Firmato al Ministero del Lavoro il verbale che attiva la Cigs per cessazione di attività. Magnacca: «Decisione necessaria, finora in Abruzzo non avevamo casi di lavoratori senza salario né ammortizzatori». Sette le offerte per rilevare la società
L’AQUILA — Si sblocca, dopo mesi di incertezza e stipendi fermi, la vertenza Aura. Per i 47 lavoratori dell’azienda aquilana specializzata nel riciclo dei rifiuti elettrici ed elettronici arriva il via libera alla Cassa integrazione straordinaria per cessazione di attività, valida per un anno. Il verbale è stato firmato al Ministero del Lavoro, mettendo almeno un primo argine a una situazione che, nelle ultime settimane, era diventata insostenibile.

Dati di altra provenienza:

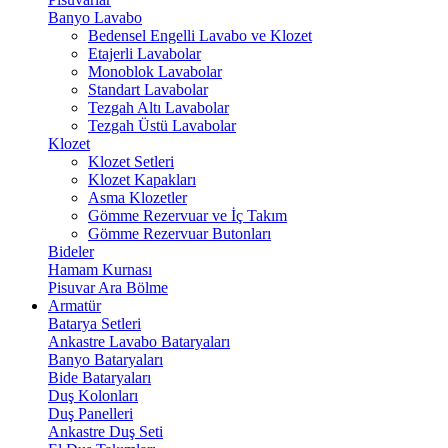
Banyo Lavabo
Bedensel Engelli Lavabo ve Klozet
Etajerli Lavabolar
Monoblok Lavabolar
Standart Lavabolar
Tezgah Altı Lavabolar
Tezgah Üstü Lavabolar
Klozet
Klozet Setleri
Klozet Kapakları
Asma Klozetler
Gömme Rezervuar ve İç Takım
Gömme Rezervuar Butonları
Bideler
Hamam Kurnası
Pisuvar Ara Bölme
Armatür
Batarya Setleri
Ankastre Lavabo Bataryaları
Banyo Bataryaları
Bide Bataryaları
Duş Kolonları
Duş Panelleri
Ankastre Duş Seti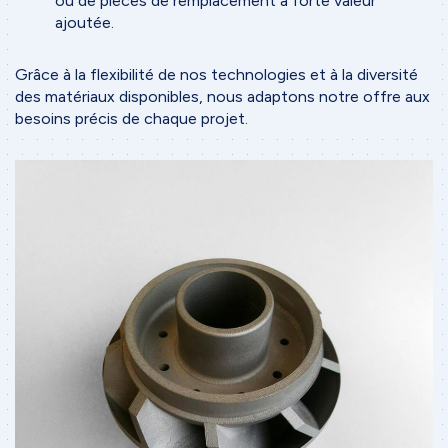
ou de pièces de remplacement à forte valeur
ajoutée.
Grâce à la flexibilité de nos technologies et à la diversité
des matériaux disponibles, nous adaptons notre offre aux
besoins précis de chaque projet.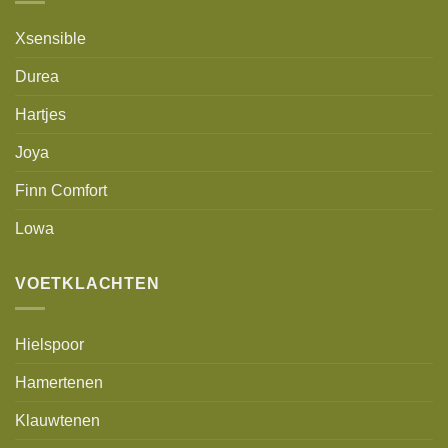
Xsensible
Durea
Hartjes
Joya
Finn Comfort
Lowa
VOETKLACHTEN
Hielspoor
Hamertenen
Klauwtenen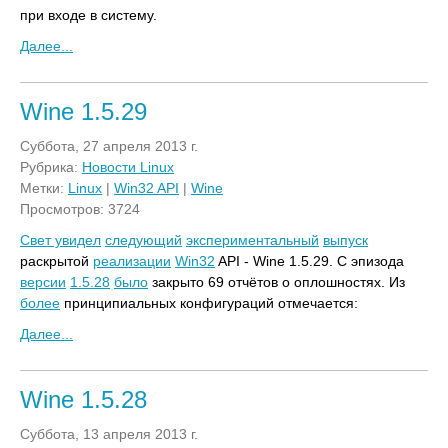
при входе в систему.
Далее...
Wine 1.5.29
Суббота, 27 апреля 2013 г.
Рубрика:
Новости Linux
Метки:
Linux
|
Win32 API
|
Wine
Просмотров: 3724
Свет увидел
следующий
экспериментальный
выпуск
раскрытой
реализации
Win32
API - Wine 1.5.29. С эпизода
версии
1.5.28
было
закрыто 69 отчётов о оплошностях. Из
более
принципиальных конфигураций отмечается:
Далее...
Wine 1.5.28
Суббота, 13 апреля 2013 г.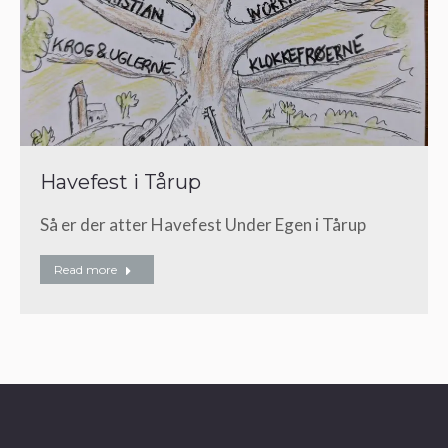
Havefest i Tårup
Så er der atter Havefest Under Egen i Tårup
Read more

L’assessore alle Attività produttive Tiziana Magnacca non nasconde il sollievo per una misura che, pur non risolvendo la crisi, restituisce un minimo di stabilità ai dipendenti: «Il via libera del Ministero è senza dubbio una decisione che va a favore dei lavoratori che in questo modo possono contare su una misura di sostegno al reddito in attesa di sviluppi sulla sorte della società stessa». E aggiunge, con toni netti: «Fino alla concessione della Cigs in Abruzzo non si registravano situazioni come quella di Aura, cioè lavoratori che non percepiscono un salario o in alternativa non godono di un trattamento di cassa integrazione».
La Cigs era stata proposta già la scorsa estate dalla Regione durante il tavolo vertenziale, come unica strada per evitare che i lavoratori restassero completamente scoperti. Ora che la misura è attiva, si apre il capitolo più delicato: la cessione dell’azienda.
Secondo quanto comunicato, sono sette le offerte presentate per rilevare Aura, due delle quali da soggetti abruzzesi. La Regione seguirà da vicino l’intero processo, con l’obiettivo di garantire continuità produttiva e salvaguardare il più possibile l’occupazione.
La partita resta complessa, ma almeno un tassello è stato messo al suo posto: i lavoratori non resteranno senza reddito mentre si decide il futuro dell’azienda. Ora lo sguardo è tutto rivolto alla fase di acquisizione, da cui dipenderà la reale possibilità di rilancio.